(Extracted page text data)
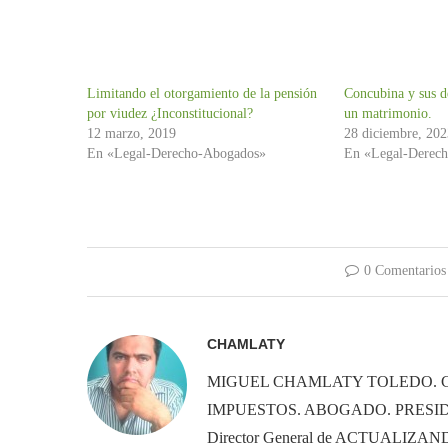
Limitando el otorgamiento de la pensión
Concubina y sus d
por viudez ¿Inconstitucional?
un matrimonio.
12 marzo, 2019
28 diciembre, 20
En «Legal-Derecho-Abogados»
En «Legal-Derec
0 Comentarios
CHAMLATY
MIGUEL CHAMLATY TOLEDO. 
IMPUESTOS. ABOGADO. PRESID
Director General de ACTUALIZ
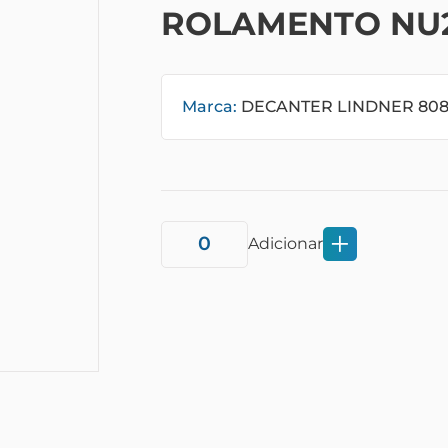
ROLAMENTO NU
Marca:
DECANTER LINDNER 80
Adicionar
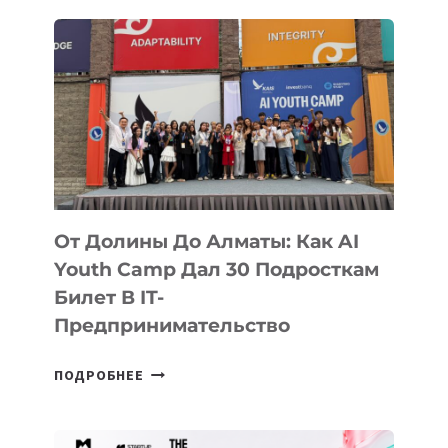
НА
НОВЫЕ
ЭЛЕКТРОМОБИЛИ
2024
ГОДА
От Долины До Алматы: Как AI
Youth Camp Дал 30 Подросткам
Билет В IT-
Предпринимательство
ОТ
ПОДРОБНЕЕ
ДОЛИНЫ
ДО
АЛМАТЫ:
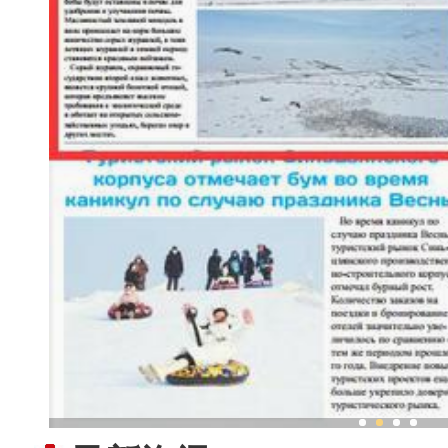
新疆兵团：冬日农田近万只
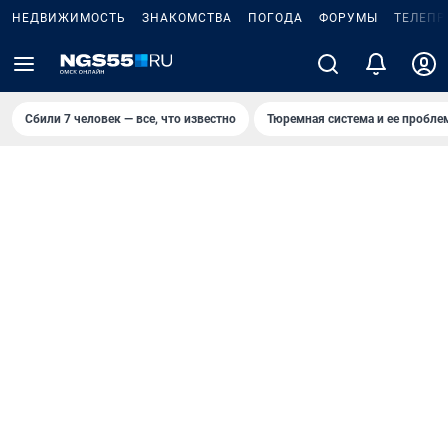
НЕДВИЖИМОСТЬ
ЗНАКОМСТВА
ПОГОДА
ФОРУМЫ
ТЕЛЕПР
Сбили 7 человек — все, что известно
Тюремная система и ее пробл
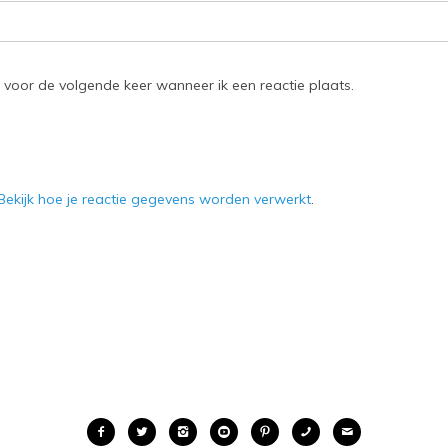
 voor de volgende keer wanneer ik een reactie plaats.
Bekijk hoe je reactie gegevens worden verwerkt
.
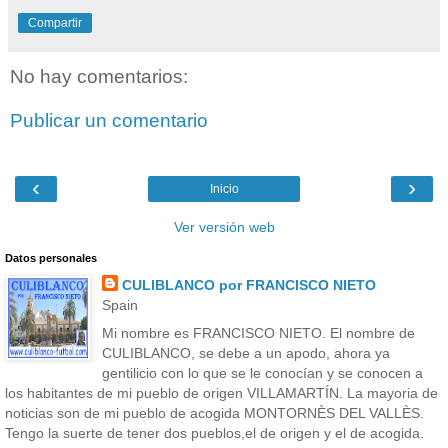
Compartir
No hay comentarios:
Publicar un comentario
‹
›
Inicio
Ver versión web
Datos personales
CULIBLANCO por FRANCISCO NIETO
Spain
Mi nombre es FRANCISCO NIETO. El nombre de
CULIBLANCO, se debe a un apodo, ahora ya
gentilicio con lo que se le conocían y se conocen a
los habitantes de mi pueblo de origen VILLAMARTÍN. La mayoria de
noticias son de mi pueblo de acogida MONTORNÈS DEL VALLÈS.
Tengo la suerte de tener dos pueblos,el de origen y el de acogida.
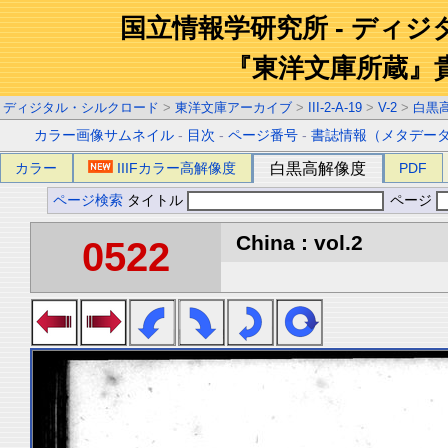
国立情報学研究所 - ディ
『東洋文庫所蔵』
ディジタル・シルクロード
>
東洋文庫アーカイブ
>
III-2-A-19
>
V-2
>
白黒
カラー画像サムネイル
-
目次
-
ページ番号
-
書誌情報（メタデー
カラー
IIIFカラー高解像度
白黒高解像度
PDF
ページ検索
タイトル
ページ
China : vol.2
0522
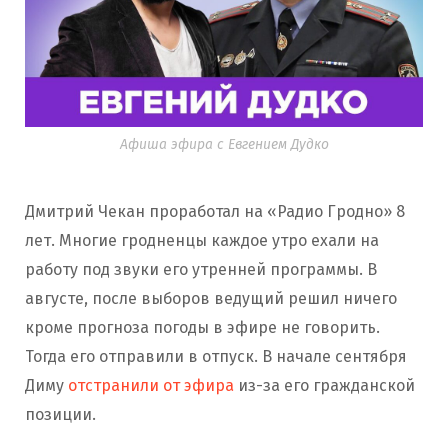
Афиша эфира с Евгением Дудко
Дмитрий Чекан проработал на «Радио Гродно» 8
лет. Многие гродненцы каждое утро ехали на
работу под звуки его утренней программы. В
августе, после выборов ведущий решил ничего
кроме прогноза погоды в эфире не говорить.
Тогда его отправили в отпуск. В начале сентября
Диму
отстранили от эфира
из-за его гражданской
позиции.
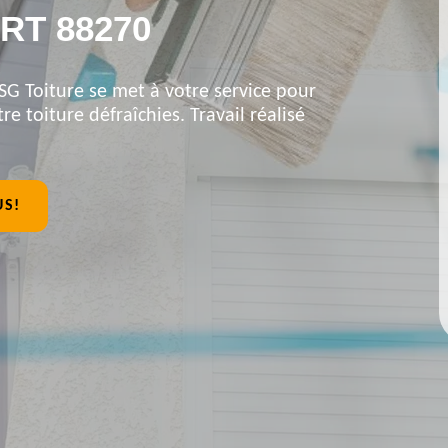
RT 88270
SG Toiture se met à votre service pour
re toiture défraîchies. Travail réalisé
US!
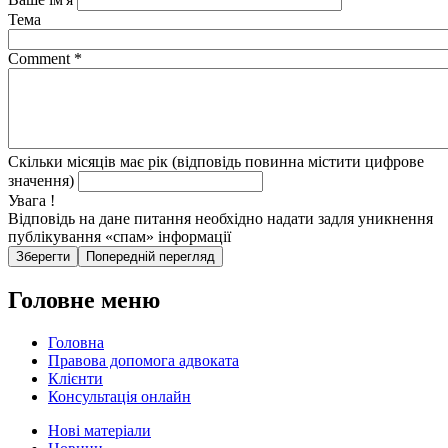
Тема
Comment
*
Скільки місяців має рік (відповідь повинна містити цифрове
значення)
Увага !
Відповідь на дане питання необхідно надати задля уникнення
публікування «спам» інформації
Головне меню
Головна
Правова допомога адвоката
Клієнти
Консультація онлайн
Нові матеріали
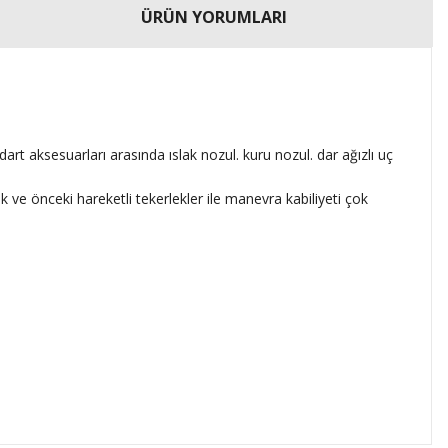
ÜRÜN YORUMLARI
t aksesuarları arasında ıslak nozul. kuru nozul. dar ağızlı uç
k ve önceki hareketli tekerlekler ile manevra kabiliyeti çok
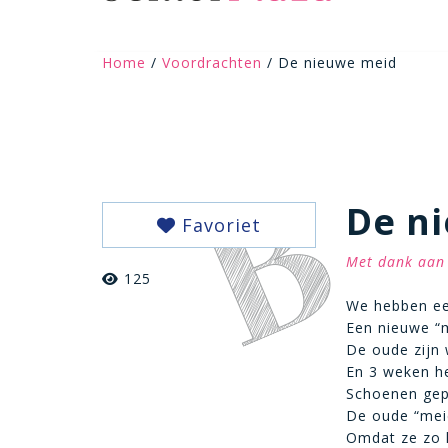
Home
/
Voordrachten
/ De nieuwe meid
De n
Favoriet
Met dank aan 
125
We hebben ee
Een nieuwe “
De oude zijn 
En 3 weken he
Schoenen gep
De oude “mei
Omdat ze zo k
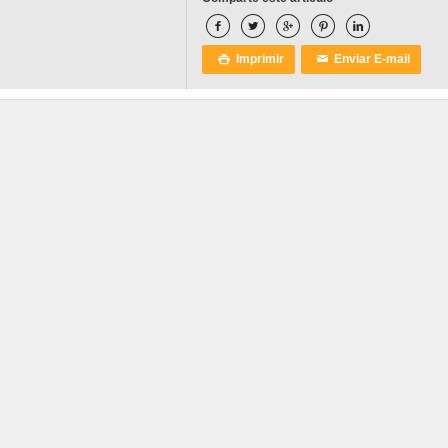





Imprimir
Enviar E-mail

✉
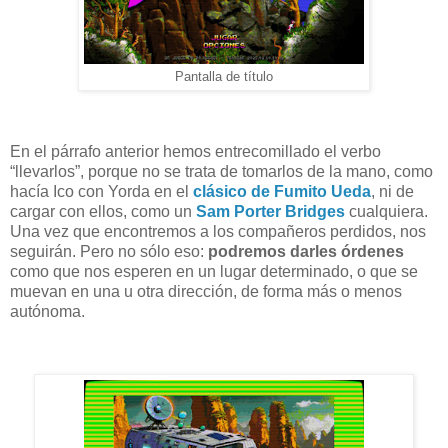
Pantalla de título
En el párrafo anterior hemos entrecomillado el verbo
“llevarlos”, porque no se trata de tomarlos de la mano, como
hacía Ico con Yorda en el
clásico de Fumito Ueda
, ni de
cargar con ellos, como un
Sam Porter Bridges
cualquiera.
Una vez que encontremos a los compañeros perdidos, nos
seguirán. Pero no sólo eso:
podremos darles órdenes
como que nos esperen en un lugar determinado, o que se
muevan en una u otra dirección, de forma más o menos
autónoma.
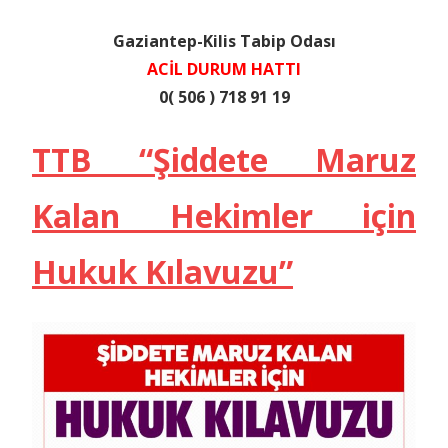
Gaziantep-Kilis Tabip Odası
ACİL DURUM HATTI
0( 506 ) 718 91 19
TTB “Şiddete Maruz
Kalan Hekimler için
Hukuk Kılavuzu”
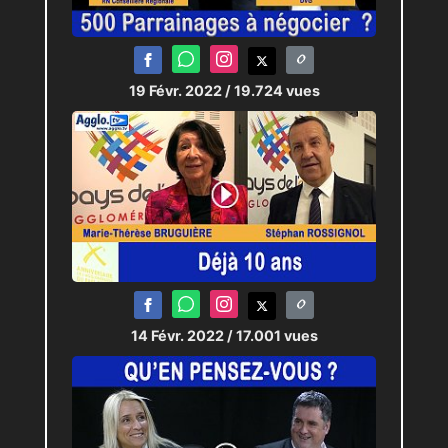
19 Févr. 2022
/ 19.724 vues
14 Févr. 2022
/ 17.001 vues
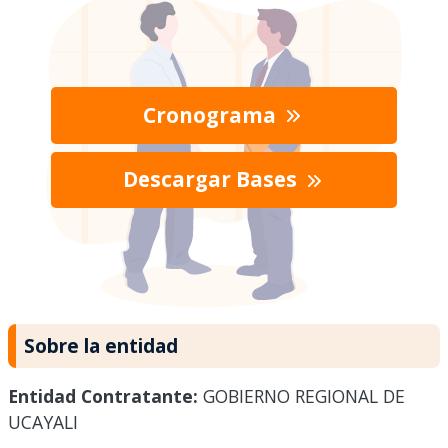
Cronograma
Descargar Bases
Sobre la entidad
Entidad Contratante:
GOBIERNO REGIONAL DE
UCAYALI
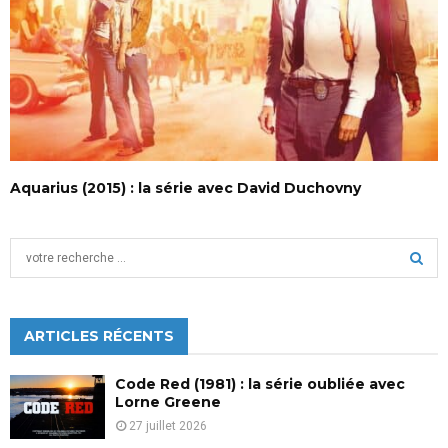
Aquarius (2015) : la série avec David Duchovny
S
e
a
S
r
c
ARTICLES RÉCENTS
E
h
f
A
Code Red (1981) : la série oubliée avec
o
Lorne Greene
r
R
27 juillet 2026
:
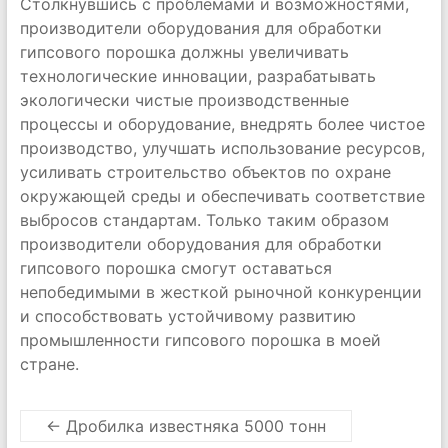
Столкнувшись с проблемами и возможностями,
производители оборудования для обработки
гипсового порошка должны увеличивать
технологические инновации, разрабатывать
экологически чистые производственные
процессы и оборудование, внедрять более чистое
производство, улучшать использование ресурсов,
усиливать строительство объектов по охране
окружающей среды и обеспечивать соответствие
выбросов стандартам. Только таким образом
производители оборудования для обработки
гипсового порошка смогут оставаться
непобедимыми в жесткой рыночной конкуренции
и способствовать устойчивому развитию
промышленности гипсового порошка в моей
стране.
←
Дробилка известняка 5000 тонн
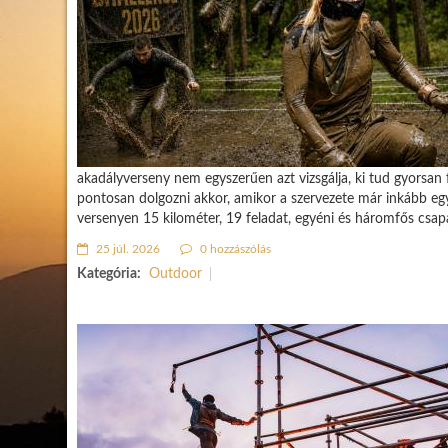
akadályverseny nem egyszerűen azt vizsgálja, ki tud gyorsan f
pontosan dolgozni akkor, amikor a szervezete már inkább egy 
versenyen 15 kilométer, 19 feladat, egyéni és háromfős csap
25 júl. 2026
0 hozzászólás
Kategória:
Outdoor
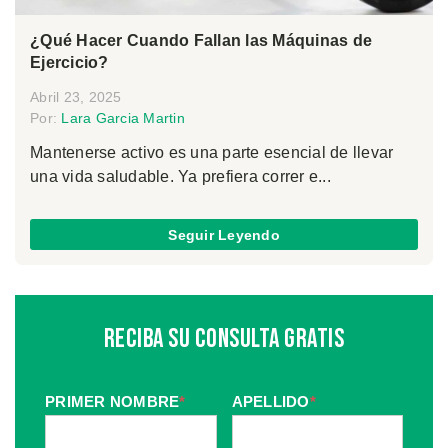
¿Qué Hacer Cuando Fallan las Máquinas de
Ejercicio?
Abril 23, 2025
Por:
Lara Garcia Martin
Mantenerse activo es una parte esencial de llevar
una vida saludable. Ya prefiera correr e...
Seguir Leyendo
Reciba Su Consulta Gratis
PRIMER NOMBRE
*
APELLIDO
*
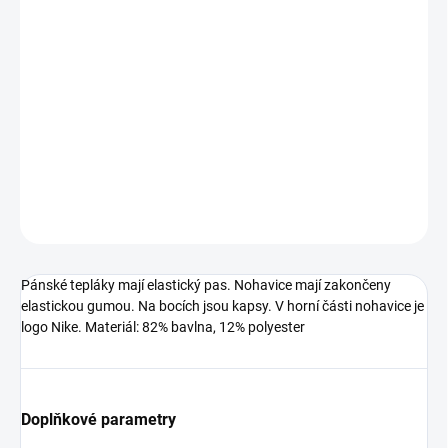
MŮŽEME DORUČIT DO:
ZVOLTE VARIANTU
−
+
Přidat do košíku
Pánské tepláky od značky Nike.
DETAILNÍ INFORMACE
ZEPTAT SE
Pánské tepláky mají elastický pas. Nohavice mají zakončeny
elastickou gumou. Na bocích jsou kapsy. V horní části nohavice je
logo Nike. Materiál: 82% bavlna, 12% polyester
Doplňkové parametry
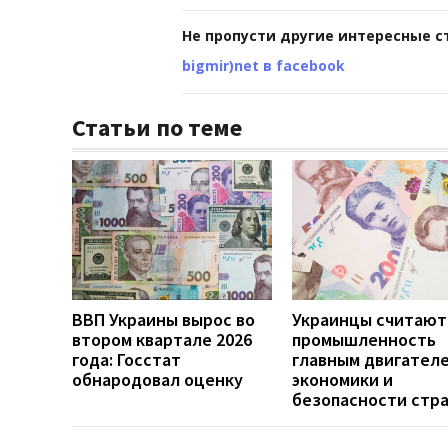
Не пропусти другие интересные с
bigmir)net в facebook
Статьи по теме
ВВП Украины вырос во
Украинцы считают
втором квартале 2026
промышленность
года: Госстат
главным двигател
обнародовал оценку
экономики и
безопасности стр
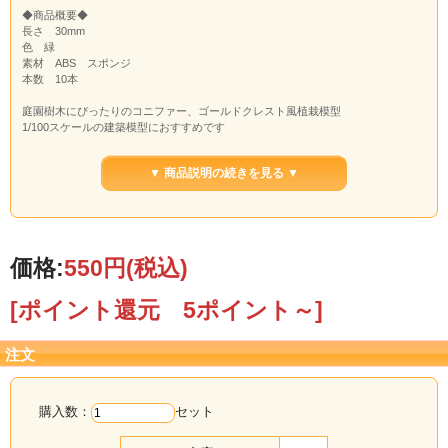
◆商品概要◆
長さ 30mm
色 緑
素材 ABS スポンジ
本数 10本
庭園樹木にぴったりのコニファー、ゴールドクレスト風植栽模型
1/100スケールの建築模型におすすめです
または遠景模型の針葉樹としてもおすすめ！
▼ 商品説明の続きを見る ▼
※長さや太さについては個体数がある為、厳密なサイズではございません。
価格:
550円
(税込)
[ポイント還元 5ポイント～]
注文
購入数：
セット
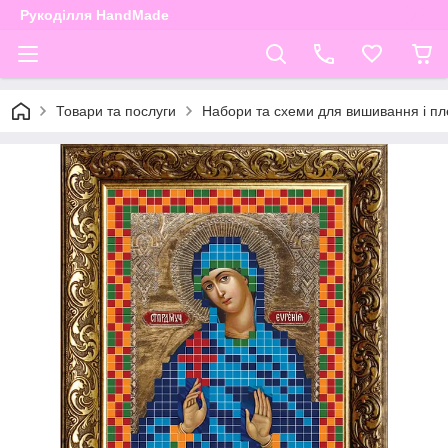
Рукоділля HandMade
Товари та послуги
Набори та схеми для вишивання і пле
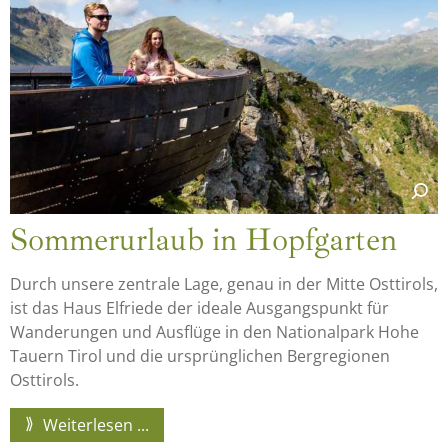
Sommerurlaub in Hopfgarten
Durch unsere zentrale Lage, genau in der Mitte Osttirols,
ist das Haus Elfriede der ideale Ausgangspunkt für
Wanderungen und Ausflüge in den Nationalpark Hohe
Tauern Tirol und die ursprünglichen Bergregionen
Osttirols.
Weiterlesen ...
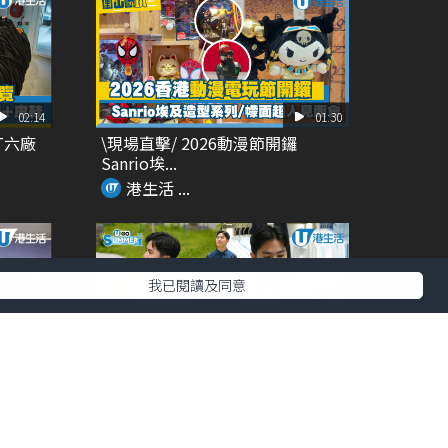
02:14
01:30
T六廠
\現場直擊/ 2026動漫節開鑼
Sanrio埃...
港生活 ...
我已閱讀及同意
00:27
01:14
 夢幻
DETERMINANT夏天旅行必備 功
能性+時尚...
港生活 ...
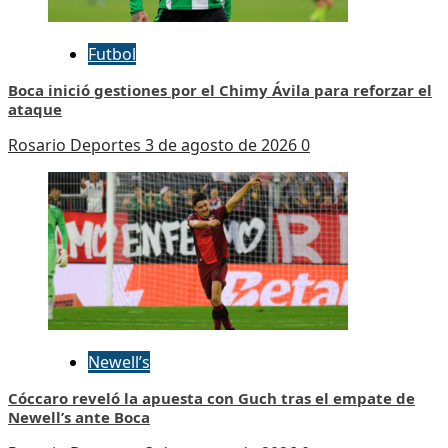
Futbol
Boca inició gestiones por el Chimy Ávila para reforzar el
ataque
Rosario Deportes
3 de agosto de 2026
0
Newell’s
Cóccaro reveló la apuesta con Guch tras el empate de
Newell’s ante Boca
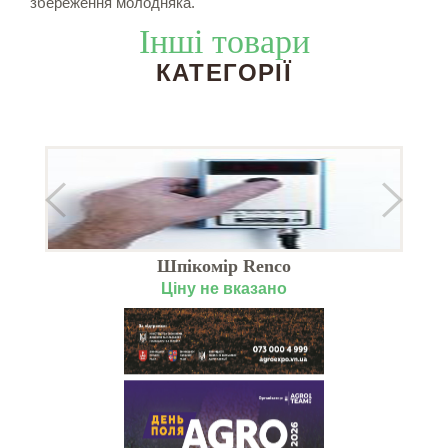
збереження молодняка.
Інші товари
КАТЕГОРІЇ
Шпікомір Renco
Ціну не вказано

• _PROBLEM TO WORK ON_: Which lines above contain the word "Boca"? Copy each one.

• _YOUR RESPONSE_:
Boca inició gestiones por el Chimy Ávila para reforzar el
Newell’s ante Boca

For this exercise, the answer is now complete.